▸ **Exercise objective**: Copy exactly the stretch of data below from the line with "The height and width of the screenshot is (1162, 1456)." through the line with "The width and height of the screenshot is (719, 2576).", including both of those lines.

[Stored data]
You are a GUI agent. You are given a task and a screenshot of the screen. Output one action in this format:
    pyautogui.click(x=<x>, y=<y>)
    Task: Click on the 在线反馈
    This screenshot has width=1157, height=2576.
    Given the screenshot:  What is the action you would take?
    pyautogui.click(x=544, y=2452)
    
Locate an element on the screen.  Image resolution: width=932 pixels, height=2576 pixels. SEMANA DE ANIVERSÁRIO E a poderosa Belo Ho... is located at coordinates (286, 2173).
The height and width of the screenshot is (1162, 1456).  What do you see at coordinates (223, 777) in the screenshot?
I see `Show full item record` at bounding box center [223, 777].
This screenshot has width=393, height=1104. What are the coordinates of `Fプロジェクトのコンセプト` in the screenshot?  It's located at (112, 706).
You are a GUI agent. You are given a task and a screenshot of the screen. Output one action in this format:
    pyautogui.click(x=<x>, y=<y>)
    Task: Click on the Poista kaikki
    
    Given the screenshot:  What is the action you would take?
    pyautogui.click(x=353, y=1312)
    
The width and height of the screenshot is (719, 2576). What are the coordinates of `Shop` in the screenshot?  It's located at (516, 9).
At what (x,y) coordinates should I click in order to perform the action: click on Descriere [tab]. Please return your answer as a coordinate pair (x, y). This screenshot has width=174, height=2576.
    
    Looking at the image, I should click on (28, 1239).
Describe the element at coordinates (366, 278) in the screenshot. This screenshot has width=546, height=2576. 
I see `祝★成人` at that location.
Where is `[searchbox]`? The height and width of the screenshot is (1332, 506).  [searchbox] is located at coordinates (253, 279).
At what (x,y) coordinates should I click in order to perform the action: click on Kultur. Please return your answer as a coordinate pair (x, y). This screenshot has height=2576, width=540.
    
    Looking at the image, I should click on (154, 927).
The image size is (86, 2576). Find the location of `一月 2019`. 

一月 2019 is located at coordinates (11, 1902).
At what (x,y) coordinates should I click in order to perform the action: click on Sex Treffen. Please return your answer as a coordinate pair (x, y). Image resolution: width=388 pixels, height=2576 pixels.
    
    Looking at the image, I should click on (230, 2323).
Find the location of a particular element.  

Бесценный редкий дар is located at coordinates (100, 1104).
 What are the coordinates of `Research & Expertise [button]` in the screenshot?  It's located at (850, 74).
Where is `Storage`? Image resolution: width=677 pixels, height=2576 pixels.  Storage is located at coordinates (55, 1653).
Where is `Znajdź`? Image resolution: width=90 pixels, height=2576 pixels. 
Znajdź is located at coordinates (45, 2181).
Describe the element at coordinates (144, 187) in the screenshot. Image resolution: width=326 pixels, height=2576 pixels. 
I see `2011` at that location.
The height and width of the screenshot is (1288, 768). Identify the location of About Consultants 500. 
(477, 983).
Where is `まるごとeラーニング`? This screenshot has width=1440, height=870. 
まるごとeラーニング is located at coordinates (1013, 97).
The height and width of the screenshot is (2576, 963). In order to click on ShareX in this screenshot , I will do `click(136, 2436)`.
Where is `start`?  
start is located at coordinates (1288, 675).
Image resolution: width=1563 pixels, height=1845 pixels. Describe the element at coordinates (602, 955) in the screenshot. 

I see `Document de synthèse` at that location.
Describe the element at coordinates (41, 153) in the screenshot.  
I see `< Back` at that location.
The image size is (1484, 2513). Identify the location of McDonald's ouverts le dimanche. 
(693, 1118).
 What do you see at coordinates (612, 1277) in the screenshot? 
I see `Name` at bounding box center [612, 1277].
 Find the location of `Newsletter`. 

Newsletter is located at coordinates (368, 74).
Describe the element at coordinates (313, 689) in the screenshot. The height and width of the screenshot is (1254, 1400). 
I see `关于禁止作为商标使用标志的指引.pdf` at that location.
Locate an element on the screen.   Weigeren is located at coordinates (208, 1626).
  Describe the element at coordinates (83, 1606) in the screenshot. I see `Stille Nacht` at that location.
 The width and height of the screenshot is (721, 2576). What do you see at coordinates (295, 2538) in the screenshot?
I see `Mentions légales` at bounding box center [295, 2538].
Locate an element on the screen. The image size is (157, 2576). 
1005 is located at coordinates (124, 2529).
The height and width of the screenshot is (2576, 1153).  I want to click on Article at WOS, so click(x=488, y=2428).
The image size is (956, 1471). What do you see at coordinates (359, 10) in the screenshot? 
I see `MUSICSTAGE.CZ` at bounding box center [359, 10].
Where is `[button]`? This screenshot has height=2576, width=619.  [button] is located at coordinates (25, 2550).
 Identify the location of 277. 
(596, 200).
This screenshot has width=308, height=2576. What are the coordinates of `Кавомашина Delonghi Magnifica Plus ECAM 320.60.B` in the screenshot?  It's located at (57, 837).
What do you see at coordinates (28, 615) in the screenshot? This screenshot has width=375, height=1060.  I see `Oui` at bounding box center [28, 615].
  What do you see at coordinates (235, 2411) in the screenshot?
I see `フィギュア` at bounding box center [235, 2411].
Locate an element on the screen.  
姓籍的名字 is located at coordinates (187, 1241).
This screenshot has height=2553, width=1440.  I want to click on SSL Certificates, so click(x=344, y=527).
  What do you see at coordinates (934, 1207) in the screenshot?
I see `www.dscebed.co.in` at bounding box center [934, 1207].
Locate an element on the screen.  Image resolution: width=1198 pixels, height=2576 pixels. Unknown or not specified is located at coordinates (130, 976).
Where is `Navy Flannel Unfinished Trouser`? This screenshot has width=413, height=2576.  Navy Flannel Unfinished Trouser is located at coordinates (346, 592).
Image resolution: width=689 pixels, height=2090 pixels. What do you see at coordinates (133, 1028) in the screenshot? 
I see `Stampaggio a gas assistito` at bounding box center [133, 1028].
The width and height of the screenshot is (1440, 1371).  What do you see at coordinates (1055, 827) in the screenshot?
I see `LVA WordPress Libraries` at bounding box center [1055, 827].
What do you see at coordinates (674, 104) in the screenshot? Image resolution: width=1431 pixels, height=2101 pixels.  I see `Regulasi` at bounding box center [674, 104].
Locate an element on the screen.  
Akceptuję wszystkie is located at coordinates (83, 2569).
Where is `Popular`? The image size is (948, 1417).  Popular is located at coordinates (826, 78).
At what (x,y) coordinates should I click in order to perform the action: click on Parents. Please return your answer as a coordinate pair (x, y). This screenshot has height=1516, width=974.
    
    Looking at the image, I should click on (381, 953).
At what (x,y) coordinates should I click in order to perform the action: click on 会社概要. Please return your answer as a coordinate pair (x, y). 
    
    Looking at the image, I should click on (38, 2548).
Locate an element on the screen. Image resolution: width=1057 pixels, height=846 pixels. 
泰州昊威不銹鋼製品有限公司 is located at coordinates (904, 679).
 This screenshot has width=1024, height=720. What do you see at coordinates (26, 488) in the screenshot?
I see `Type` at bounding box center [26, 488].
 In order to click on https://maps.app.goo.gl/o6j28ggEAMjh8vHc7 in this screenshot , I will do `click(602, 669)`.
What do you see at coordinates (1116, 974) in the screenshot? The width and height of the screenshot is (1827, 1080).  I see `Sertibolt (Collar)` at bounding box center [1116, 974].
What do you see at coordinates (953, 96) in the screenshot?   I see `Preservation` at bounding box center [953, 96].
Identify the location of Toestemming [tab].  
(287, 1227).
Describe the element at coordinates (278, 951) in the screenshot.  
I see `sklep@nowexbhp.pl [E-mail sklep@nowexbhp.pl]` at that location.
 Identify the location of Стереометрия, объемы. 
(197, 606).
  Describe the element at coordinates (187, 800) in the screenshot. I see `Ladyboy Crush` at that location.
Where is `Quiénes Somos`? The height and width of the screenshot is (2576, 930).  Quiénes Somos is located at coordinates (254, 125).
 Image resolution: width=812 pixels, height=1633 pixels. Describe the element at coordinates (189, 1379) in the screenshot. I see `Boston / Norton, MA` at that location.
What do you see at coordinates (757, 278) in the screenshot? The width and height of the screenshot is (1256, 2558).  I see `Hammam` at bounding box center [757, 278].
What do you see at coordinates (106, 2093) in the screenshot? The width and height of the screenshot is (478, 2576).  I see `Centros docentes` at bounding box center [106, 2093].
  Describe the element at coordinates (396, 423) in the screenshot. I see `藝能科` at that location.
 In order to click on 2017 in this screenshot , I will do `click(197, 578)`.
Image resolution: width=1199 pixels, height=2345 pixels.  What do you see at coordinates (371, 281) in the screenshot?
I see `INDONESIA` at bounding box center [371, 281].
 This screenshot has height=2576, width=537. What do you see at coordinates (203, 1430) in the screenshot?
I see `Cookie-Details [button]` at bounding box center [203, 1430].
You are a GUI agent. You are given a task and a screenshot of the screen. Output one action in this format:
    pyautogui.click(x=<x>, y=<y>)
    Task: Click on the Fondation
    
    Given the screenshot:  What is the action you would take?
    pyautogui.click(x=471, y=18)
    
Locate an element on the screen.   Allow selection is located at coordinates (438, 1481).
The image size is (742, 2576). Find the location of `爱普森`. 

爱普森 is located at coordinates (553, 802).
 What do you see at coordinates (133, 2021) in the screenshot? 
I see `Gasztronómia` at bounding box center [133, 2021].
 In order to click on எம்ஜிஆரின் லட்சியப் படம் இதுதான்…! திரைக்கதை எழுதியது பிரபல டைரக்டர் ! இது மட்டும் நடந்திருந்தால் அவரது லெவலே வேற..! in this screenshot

▸ **Output below**:
The height and width of the screenshot is (1162, 1456).  What do you see at coordinates (223, 777) in the screenshot?
I see `Show full item record` at bounding box center [223, 777].
This screenshot has width=393, height=1104. What are the coordinates of `Fプロジェクトのコンセプト` in the screenshot?  It's located at (112, 706).
You are a GUI agent. You are given a task and a screenshot of the screen. Output one action in this format:
    pyautogui.click(x=<x>, y=<y>)
    Task: Click on the Poista kaikki
    
    Given the screenshot:  What is the action you would take?
    pyautogui.click(x=353, y=1312)
    
The width and height of the screenshot is (719, 2576). What are the coordinates of `Shop` in the screenshot?  It's located at (516, 9).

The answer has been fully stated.